-- Dataset content --
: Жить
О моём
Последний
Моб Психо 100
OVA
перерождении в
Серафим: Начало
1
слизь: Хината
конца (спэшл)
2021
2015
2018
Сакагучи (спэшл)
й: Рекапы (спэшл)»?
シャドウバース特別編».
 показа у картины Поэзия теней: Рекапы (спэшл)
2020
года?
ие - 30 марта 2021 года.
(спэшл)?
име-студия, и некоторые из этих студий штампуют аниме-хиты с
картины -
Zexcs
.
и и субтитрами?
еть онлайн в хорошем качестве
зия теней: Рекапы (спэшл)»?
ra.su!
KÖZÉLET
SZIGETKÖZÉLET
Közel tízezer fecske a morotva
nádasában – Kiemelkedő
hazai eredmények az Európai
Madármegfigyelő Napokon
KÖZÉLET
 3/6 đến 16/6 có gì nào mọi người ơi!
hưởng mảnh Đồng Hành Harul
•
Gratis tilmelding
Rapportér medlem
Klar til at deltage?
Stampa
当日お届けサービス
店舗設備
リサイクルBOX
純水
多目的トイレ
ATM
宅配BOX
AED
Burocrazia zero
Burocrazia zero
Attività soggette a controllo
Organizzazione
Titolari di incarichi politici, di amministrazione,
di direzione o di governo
==
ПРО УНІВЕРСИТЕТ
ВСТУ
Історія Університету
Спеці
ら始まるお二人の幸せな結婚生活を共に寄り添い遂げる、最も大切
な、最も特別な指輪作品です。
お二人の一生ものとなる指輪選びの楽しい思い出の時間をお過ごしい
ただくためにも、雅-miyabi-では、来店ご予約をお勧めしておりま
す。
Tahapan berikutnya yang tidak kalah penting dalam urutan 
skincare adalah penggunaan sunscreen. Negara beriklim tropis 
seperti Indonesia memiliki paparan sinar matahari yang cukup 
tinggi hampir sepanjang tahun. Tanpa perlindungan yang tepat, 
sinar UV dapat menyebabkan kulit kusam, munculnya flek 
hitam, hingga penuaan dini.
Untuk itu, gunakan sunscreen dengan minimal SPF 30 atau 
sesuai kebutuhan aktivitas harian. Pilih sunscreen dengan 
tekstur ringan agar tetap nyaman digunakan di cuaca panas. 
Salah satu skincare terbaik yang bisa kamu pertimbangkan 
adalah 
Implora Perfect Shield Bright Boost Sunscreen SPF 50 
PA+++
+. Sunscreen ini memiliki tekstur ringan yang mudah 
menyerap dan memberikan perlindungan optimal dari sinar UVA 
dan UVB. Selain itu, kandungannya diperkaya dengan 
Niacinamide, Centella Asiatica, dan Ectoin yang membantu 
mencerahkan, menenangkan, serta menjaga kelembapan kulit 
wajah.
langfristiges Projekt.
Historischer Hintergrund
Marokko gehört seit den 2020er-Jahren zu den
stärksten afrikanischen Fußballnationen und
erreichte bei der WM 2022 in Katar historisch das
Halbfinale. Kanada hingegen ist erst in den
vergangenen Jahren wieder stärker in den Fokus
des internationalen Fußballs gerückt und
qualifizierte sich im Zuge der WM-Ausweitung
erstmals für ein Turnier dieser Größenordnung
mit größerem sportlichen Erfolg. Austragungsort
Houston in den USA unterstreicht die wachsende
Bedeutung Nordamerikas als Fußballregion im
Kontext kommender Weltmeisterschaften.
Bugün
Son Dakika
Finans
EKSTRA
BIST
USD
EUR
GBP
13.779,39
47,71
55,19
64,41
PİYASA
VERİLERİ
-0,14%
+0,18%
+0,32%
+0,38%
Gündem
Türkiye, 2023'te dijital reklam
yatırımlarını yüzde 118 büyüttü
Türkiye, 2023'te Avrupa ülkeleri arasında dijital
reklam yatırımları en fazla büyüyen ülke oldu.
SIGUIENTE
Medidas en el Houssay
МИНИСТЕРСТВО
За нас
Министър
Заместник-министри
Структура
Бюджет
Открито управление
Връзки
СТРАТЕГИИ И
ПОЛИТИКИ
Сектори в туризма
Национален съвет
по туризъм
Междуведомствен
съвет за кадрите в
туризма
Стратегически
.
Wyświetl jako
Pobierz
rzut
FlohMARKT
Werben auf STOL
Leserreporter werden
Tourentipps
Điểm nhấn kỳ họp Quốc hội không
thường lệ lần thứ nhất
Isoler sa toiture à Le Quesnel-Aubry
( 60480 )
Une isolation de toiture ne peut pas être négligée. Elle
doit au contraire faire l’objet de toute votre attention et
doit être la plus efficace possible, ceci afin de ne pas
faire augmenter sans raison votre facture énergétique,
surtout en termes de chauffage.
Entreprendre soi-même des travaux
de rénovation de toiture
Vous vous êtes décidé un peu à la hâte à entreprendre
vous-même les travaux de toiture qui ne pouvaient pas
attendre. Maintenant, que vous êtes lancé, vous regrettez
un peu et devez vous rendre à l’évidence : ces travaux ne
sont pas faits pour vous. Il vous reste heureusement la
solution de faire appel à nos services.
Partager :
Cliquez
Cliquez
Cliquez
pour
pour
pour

-- Work instruction --
How many of the lines above hold the word "kulit"? State that number and nothing else.

-- Response area --
2